Jean Cocteau
Avec La Belle et la Bête, Jean Cocteau a donné au merveilleux français une forme où la poésie ne flotte jamais au dessus des choses, mais s'incarne dans des bras sortant des murs, des chandeliers vivants, des rideaux respirants et des corridors traversés comme des songes matériels. Cocteau n'est pas seulement un poète passé au cinéma. Il est l'un des rares artistes à avoir compris que la caméra pouvait devenir un instrument de sortilège sans perdre sa concrétude d'appareil. Son fantastique ne repose pas sur l'évasion. Il repose sur une réorganisation très précise du visible.
Cette précision explique pourquoi son cinéma demeure si vivant. Il ne demande pas au spectateur de croire à un ailleurs entièrement séparé du monde. Il lui demande d'accepter que le monde lui même contienne des passages, des seuils, des métamorphoses. Chez Cocteau, le miroir est une membrane, la statue un corps possible, le visage une surface prête à changer de règne. Cette logique traverse aussi bien Le Sang d'un poète que Orphée ou Le Testament d'Orphée. À chaque fois, le film prend la forme d'un trafic entre réalité quotidienne, mythe personnel et puissance très concrète de l'effet visuel.
Il faut insister sur ce dernier point. Cocteau n'est pas seulement un inventeur d'images célèbres. Il est un penseur des moyens pauvres élevés à un degré de grâce. Ralenti, inversion du mouvement, fumée, décor stylisé, montage d'apparition: tout chez lui rappelle que le cinéma fabrique des miracles avec des techniques qui restent visibles. Il ne cherche pas à cacher la machinerie. Il l'intègre à la féerie. C'est ce qui rend son œuvre si décisive pour l'histoire du cinéma fantastique et du cinéma français. La magie n'y est pas un supplément décoratif. Elle est la vérité même de l'artifice.
Cette vérité de l'artifice n'empêche jamais l'émotion. Au contraire, elle la rend plus aiguë. Les films de Cocteau parlent sans cesse de désir, de mort, de passage entre les mondes, d'impossibilité d'aimer sans se perdre. Mais ces thèmes ne sont jamais traités comme de grandes abstractions littéraires. Ils se déposent dans des gestes, des objets, des visages, des espaces. L'élégance de sa mise en scène ne sert pas à embellir le drame. Elle sert à lui donner une forme transmissible, partageable, presque tactile.
Cocteau occupe ainsi une place singulière entre avant garde et classicisme. Il peut paraître très raffiné, très lettré, très lié à une culture française de prestige. Pourtant, il reste traversé par des forces beaucoup plus troubles: fascination pour les doubles, pour les enfers, pour la beauté menacée, pour la porosité entre éros et disparition. C'est pourquoi son travail touche naturellement aussi le cinéma d'horreur, même lorsqu'il n'en épouse pas les formes explicites. Il comprend que le merveilleux porte toujours une part d'effroi, parce qu'il altère les lois ordinaires du monde et du corps.

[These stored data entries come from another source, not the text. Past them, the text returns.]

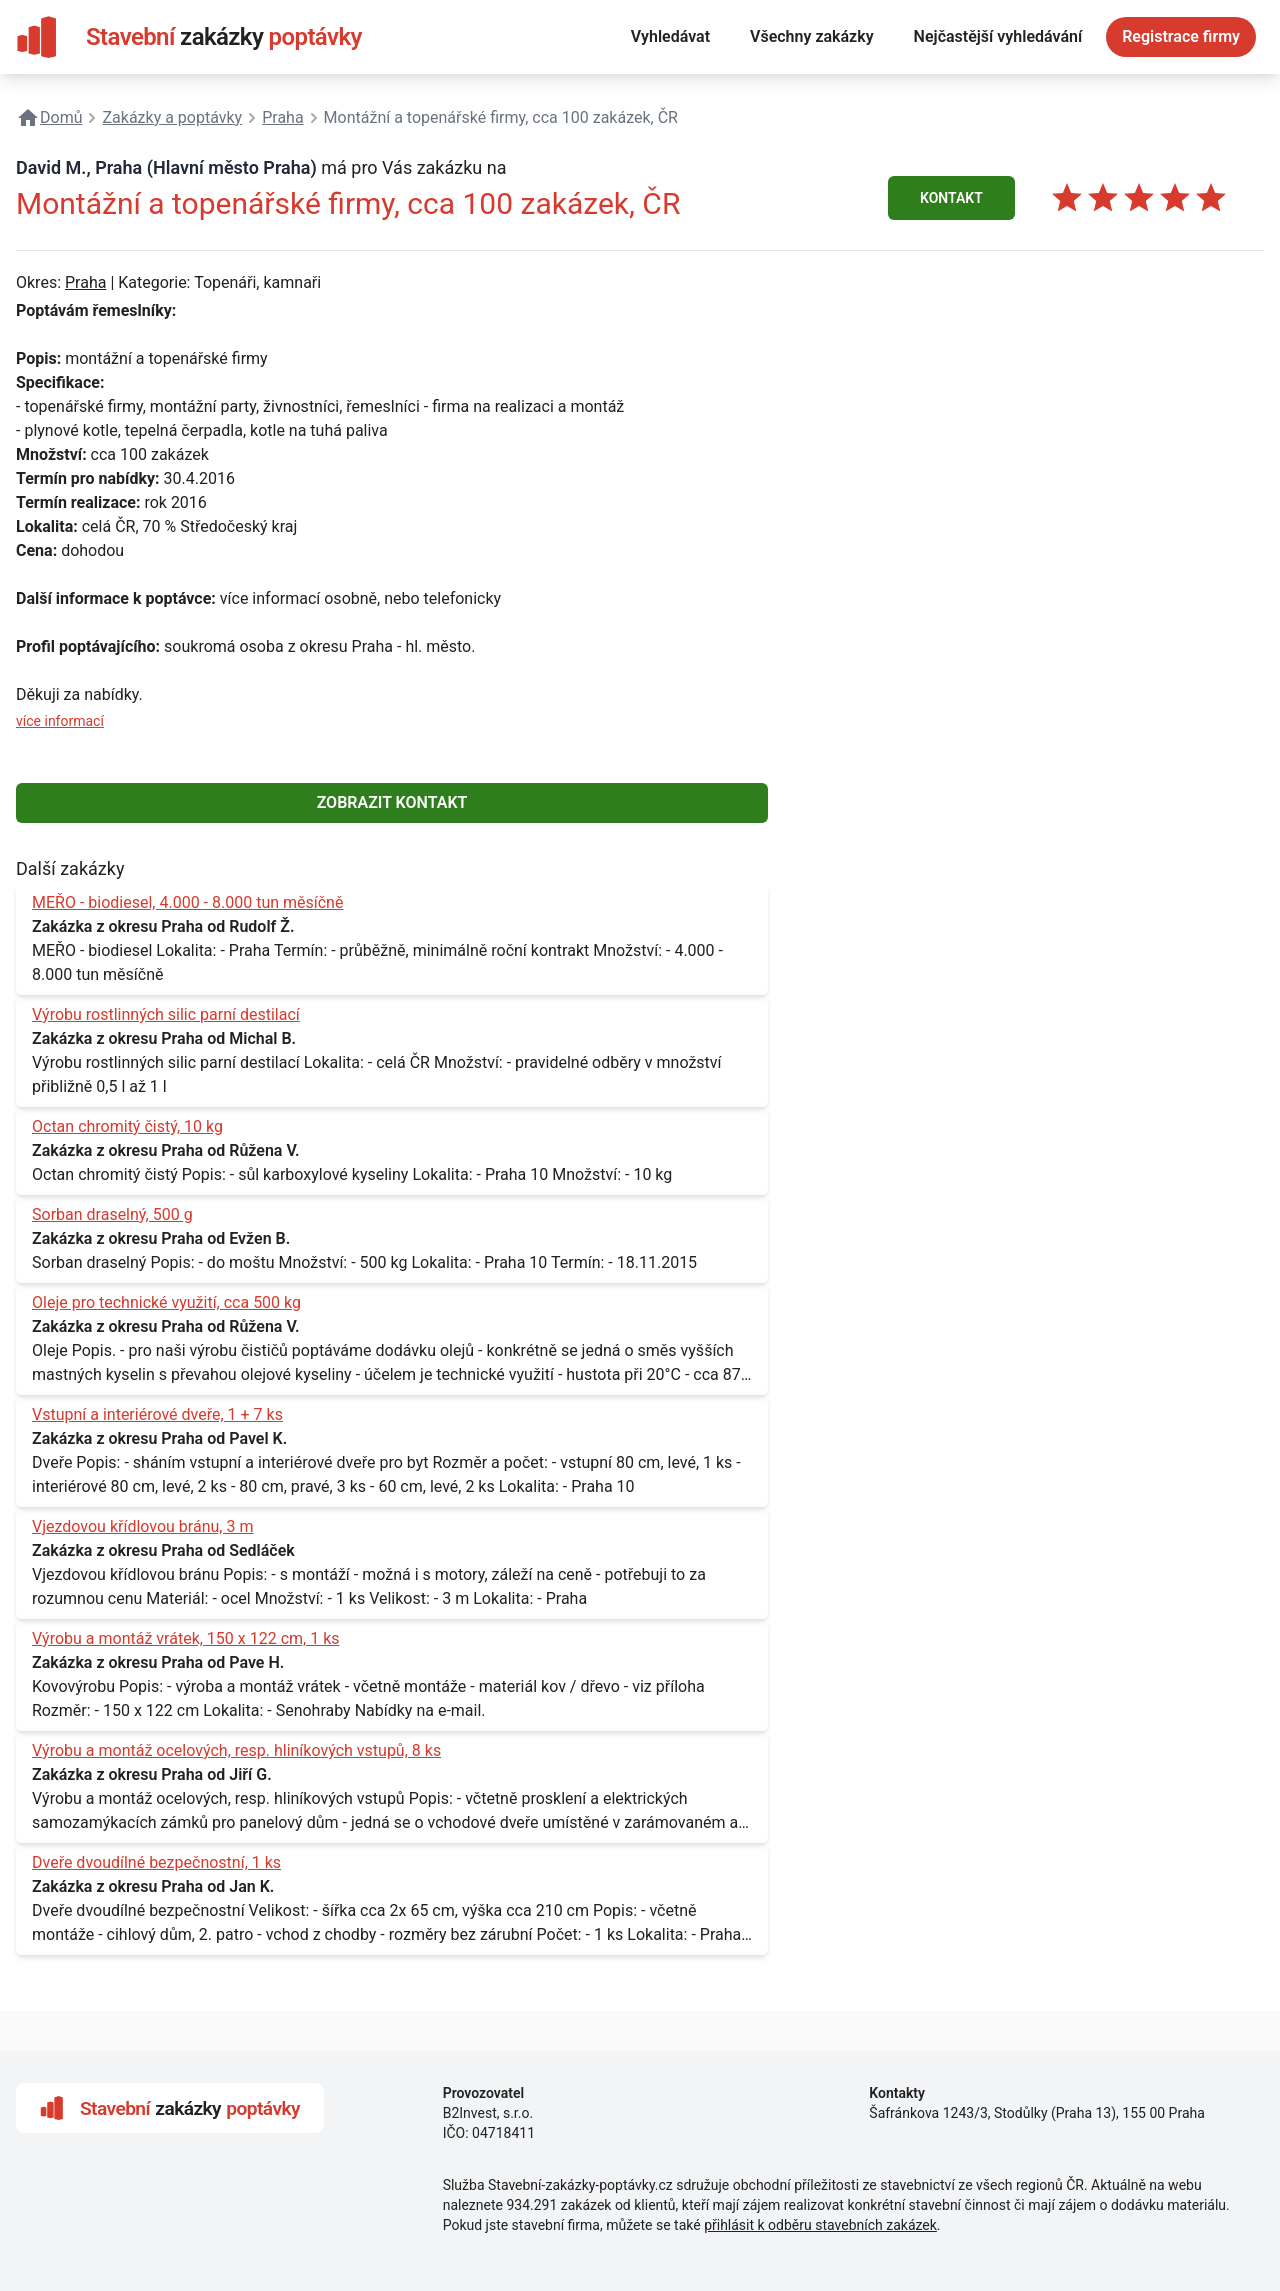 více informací (60, 721)
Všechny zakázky (812, 36)
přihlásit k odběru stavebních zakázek (820, 2225)
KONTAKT (951, 198)
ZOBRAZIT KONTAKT (392, 802)
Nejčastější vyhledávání (998, 36)
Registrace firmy (1181, 36)
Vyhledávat (670, 36)
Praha (85, 282) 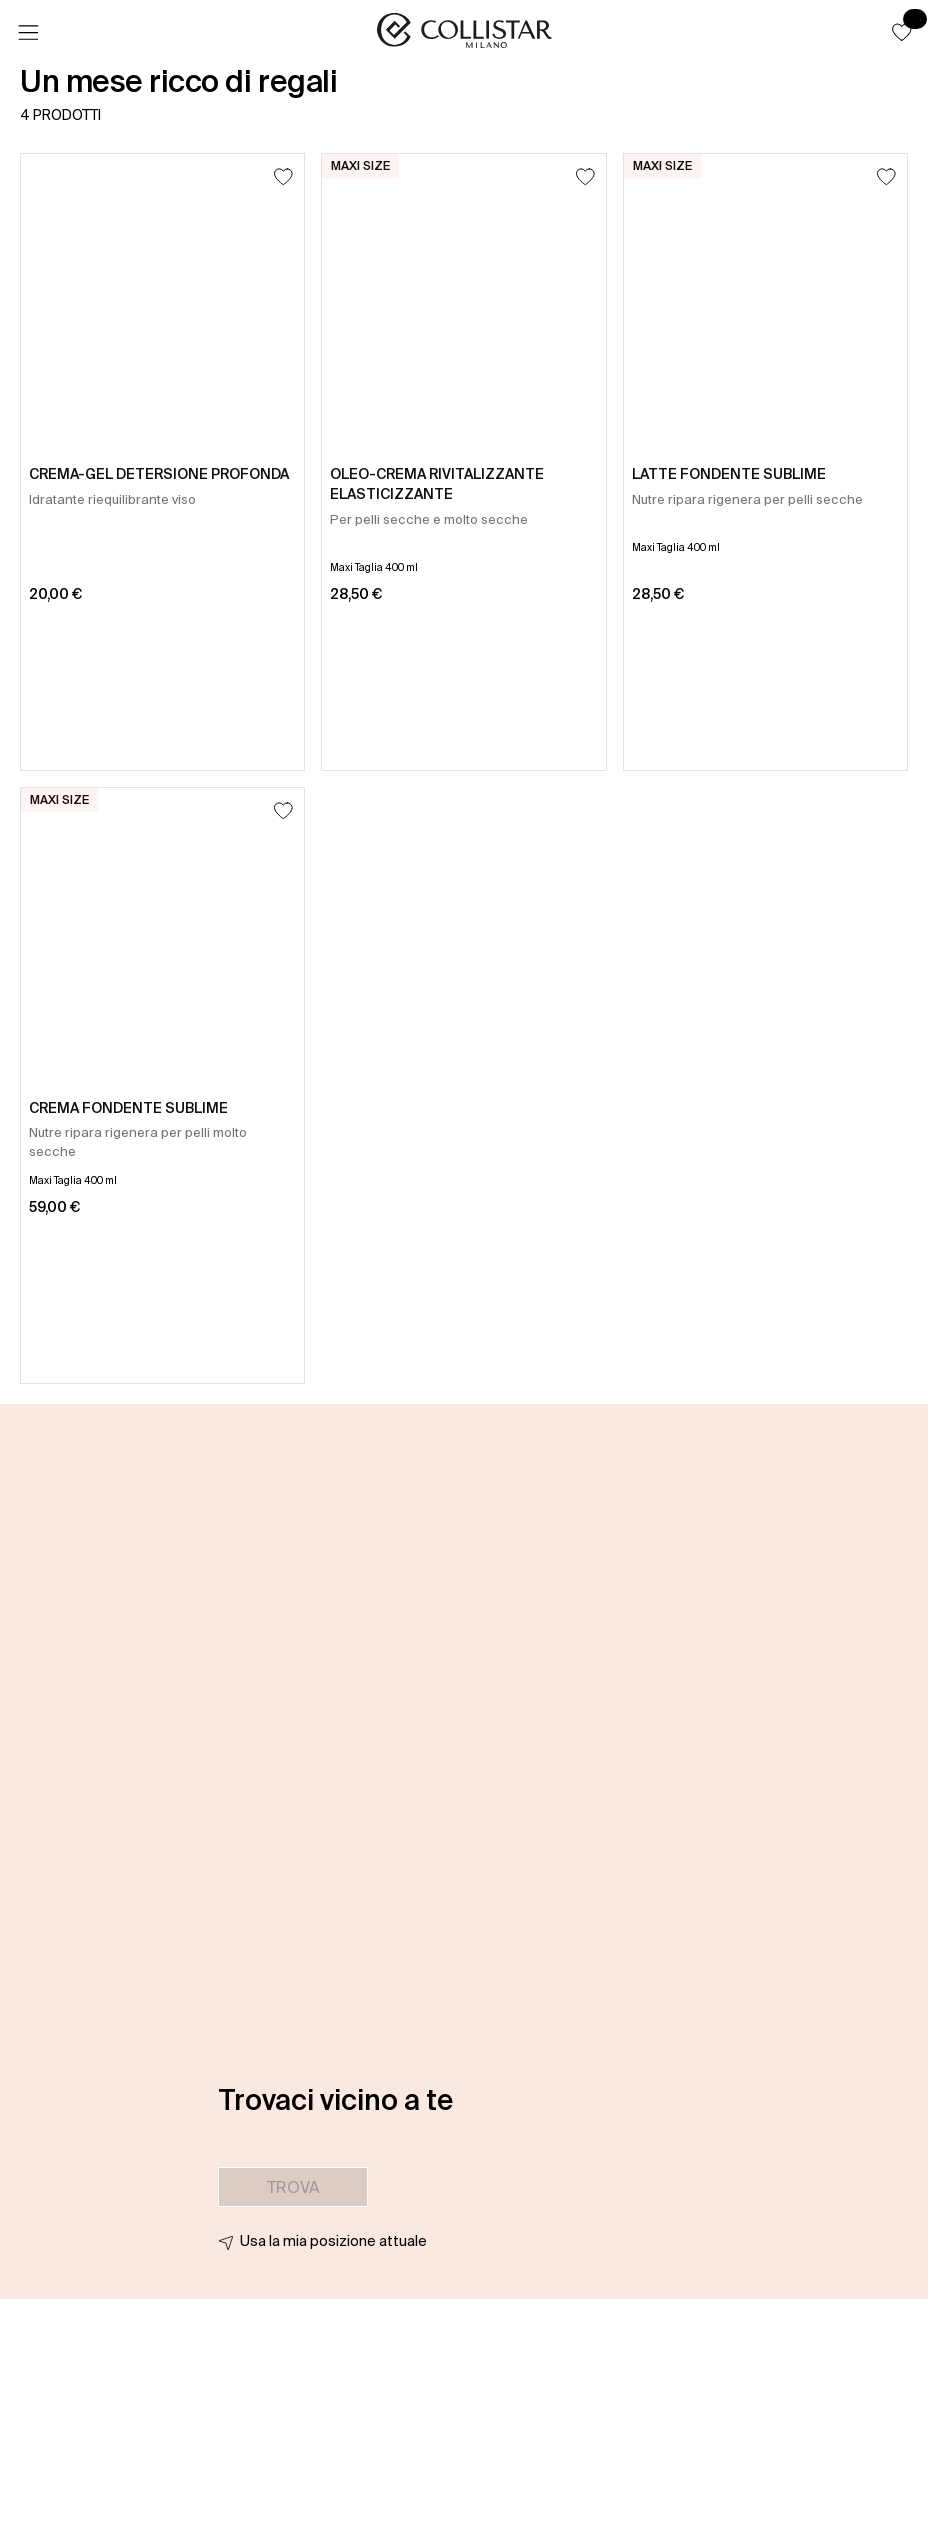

L'inscription historique de Cocteau, des années 1930 aux années 1950, ne doit pas le transformer en relique patrimoniale. Ses films continuent de parler au présent parce qu'ils posent une question qui n'a pas vieilli: comment produire des images qui soient à la fois stylisées et hantées? Beaucoup de cinéma contemporain croit résoudre ce problème par l'accumulation technique. Cocteau rappelle qu'une porte qui s'ouvre autrement, un corps qui traverse une surface, un regard qui ne semble plus appartenir tout à fait au même monde suffisent à faire basculer la perception.
Sa présence dans des lieux comme le festival de Cannes ou dans l'histoire canonique du cinéma ne devrait donc pas rassurer. Jean Cocteau reste un artiste du trouble. Sous la grâce, il y a la perte. Sous la beauté, l'appel du tombeau. Sous la mythologie, la sensation très moderne d'identités qui se reflètent, se dédoublent, se dérobent. Il a fait du cinéma un art de la traversée, et cette traversée garde aujourd'hui encore une puissance rare: elle donne à voir un monde où le visible n'est jamais fermé, où chaque image peut être une porte, et où toute porte ouvre aussi sur la nuit.